Step 4: The Flavor Burst (The Wok Toss)
This is where the magic happens! Heat a wok or a large skillet over medium-high heat. Add just 1 tablespoon of fresh oil. Once shimmering, toss in the minced garlic and ginger. Stir-fry rapidly for about 30 seconds until fragrant—do not let the garlic burn!
Add the sliced chili (if using) and stir for another 10 seconds.
Step 5: Final Seasoning
Turn the heat down slightly. Immediately add the crispy, drained squid back into the wok. Sprinkle generously with the white pepper and coarse sea salt. Toss everything together quickly—about 30 seconds—just long enough for the seasoning to adhere to the hot, crispy coating.
Remove immediately from the heat and transfer to your serving platter. Garnish heavily with the sliced scallions. Serve hot!
Serving Suggestions
This dish shines brightest when served immediately.
- Classic Pairing: A side of sweet chili dipping sauce or a simple squeeze of fresh lime juice.
- For a Meal: Serve alongside steamed jasmine rice and a crisp cucumber salad.
- Drink Pairing: A cold, crisp lager or a dry Sauvignon Blanc cuts through the richness beautifully.
Customization Corner
Want to make it your own? Try these tweaks:
- Spicier Kick: Add a pinch of Sichuan peppercorns to the final seasoning toss for that signature numbing tingle.
- Herbaceous Lift: Toss in a handful of fresh cilantro leaves along with the scallions at the very end.

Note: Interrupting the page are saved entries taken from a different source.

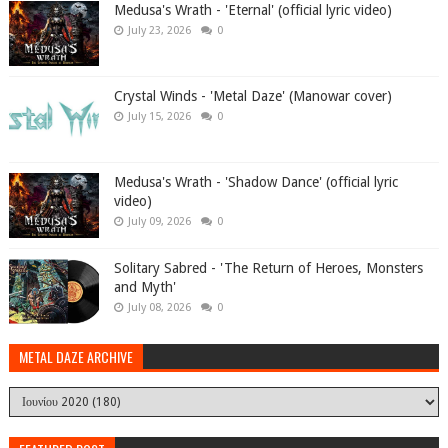
Medusa's Wrath - 'Eternal' (official lyric video)
July 23, 2026
0
Crystal Winds - 'Metal Daze' (Manowar cover)
July 15, 2026
0
Medusa's Wrath - 'Shadow Dance' (official lyric
video)
July 09, 2026
0
Solitary Sabred - 'The Return of Heroes, Monsters
and Myth'
July 08, 2026
0
METAL DAZE ARCHIVE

- Onion Rings: Feel free to use thinly sliced onions mixed in with the squid for extra crunch! Make sure to coat the onions well.
Estimated Nutritional Information (Per Serving)
Please note: This is a rough estimate and highly dependent on oil absorption and portion size.
Calories: 350-400
Protein: 25g
Fat: 20g
Carbohydrates: 18g
Frequently Asked Questions (FAQs)
Q1: Can I cook this in an Air Fryer?
A1: Yes, you absolutely can! After coating, spray the squid lightly with cooking spray. Air fry at 380°F (195°C) for about 8-10 minutes, shaking halfway through. You will need to toss the cooked squid with the sautéed aromatics afterward, as you can’t easily wok-toss in the air fryer basket.
Q2: Why is my squid chewy instead of tender?
A2: Overcooking is the culprit! Squid cooks incredibly fast. Once it curls up and turns opaque (about 2-3 minutes), it’s done. If you cook it longer than 5 minutes, it tightens up and becomes tough. Keep your oil hot!
Q3: What is the difference between black and white pepper here?
A3: Traditional Salt and Pepper Squid uses white pepper. White pepper has a slightly earthier, hotter flavor profile compared to the brighter spice of black pepper, which really complements the seafood. I highly recommend sticking to white pepper if you can find it!
Enjoy making this absolutely stunning, crunchy appetizer. Happy cooking, everyone!